Zheng Shuai, Lu James J, Ghasemzadeh Nima, Hayek Salim S, Quyyumi Arshed A, Wang Fusheng
Department of Biomedical Informatics, Emory University, Atlanta, GA, United States.
Department of Mathematics and Computer Science, Emory University, Atlanta, GA, United States.
JMIR Med Inform. 2017 May 9;5(2):e12. doi: 10.2196/medinform.7235.
Extracting structured data from narrated medical reports is challenged by the complexity of heterogeneous structures and vocabularies and often requires significant manual effort. Traditional machine-based approaches lack the capability to take user feedbacks for improving the extraction algorithm in real time.
Our goal was to provide a generic information extraction framework that can support diverse clinical reports and enables a dynamic interaction between a human and a machine that produces highly accurate results.

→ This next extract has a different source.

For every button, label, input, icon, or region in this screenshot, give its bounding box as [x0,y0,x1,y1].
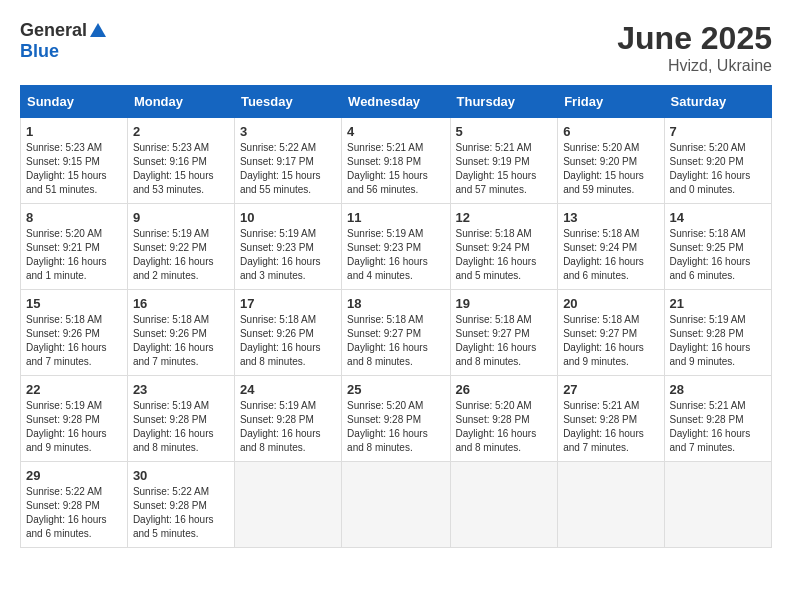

A clinical information extraction system IDEAL-X has been built on top of online machine learning. It processes one document at a time, and user interactions are recorded as feedbacks to update the learning model in real time. The updated model is used to predict values for extraction in subsequent documents. Once prediction accuracy reaches a user-acceptable threshold, the remaining documents may be batch processed. A customizable controlled vocabulary may be used to support extraction.
Three datasets were used for experiments based on report styles: 100 cardiac catheterization procedure reports, 100 coronary angiographic reports, and 100 integrated reports-each combines history and physical report, discharge summary, outpatient clinic notes, outpatient clinic letter, and inpatient discharge medication report. Data extraction was performed by 3 methods: online machine learning, controlled vocabularies, and a combination of these. The system delivers results with F1 scores greater than 95%.
IDEAL-X adopts a unique online machine learning-based approach combined with controlled vocabularies to support data extraction for clinical reports. The system can quickly learn and improve, thus it is highly adaptable.
从叙述性医学报告中提取结构化数据面临着异构结构和词汇复杂性的挑战,通常需要大量的人工操作。传统的基于机器的方法缺乏实时获取用户反馈以改进提取算法的能力。
我们的目标是提供一个通用的信息提取框架,该框架可以支持各种临床报告,并实现人与机器之间的动态交互,从而产生高度准确的结果。
一个临床信息提取系统IDEAL-X基于在线机器学习构建。它一次处理一份文档,用户交互被记录为反馈,以实时更新学习模型。更新后的模型用于预测后续文档中的提取值。一旦预测准确率达到用户可接受的阈值,其余文档可以进行批量处理。可以使用可定制的控制词汇表来支持提取。
基于报告风格使用了三个数据集进行实验:100份心脏导管插入术报告、100份冠状动脉造影报告和100份综合报告(每份综合报告结合了病史和体格检查报告、出院小结、门诊病历、门诊信件和住院出院用药报告)。通过三种方法进行数据提取:在线机器学习、控制词汇表以及两者的结合。该系统的F1分数大于95%。
IDEAL-X采用了一种独特的基于在线机器学习的方法,并结合控制词汇表来支持临床报告的数据提取。该系统能够快速学习和改进,因此具有高度的适应性。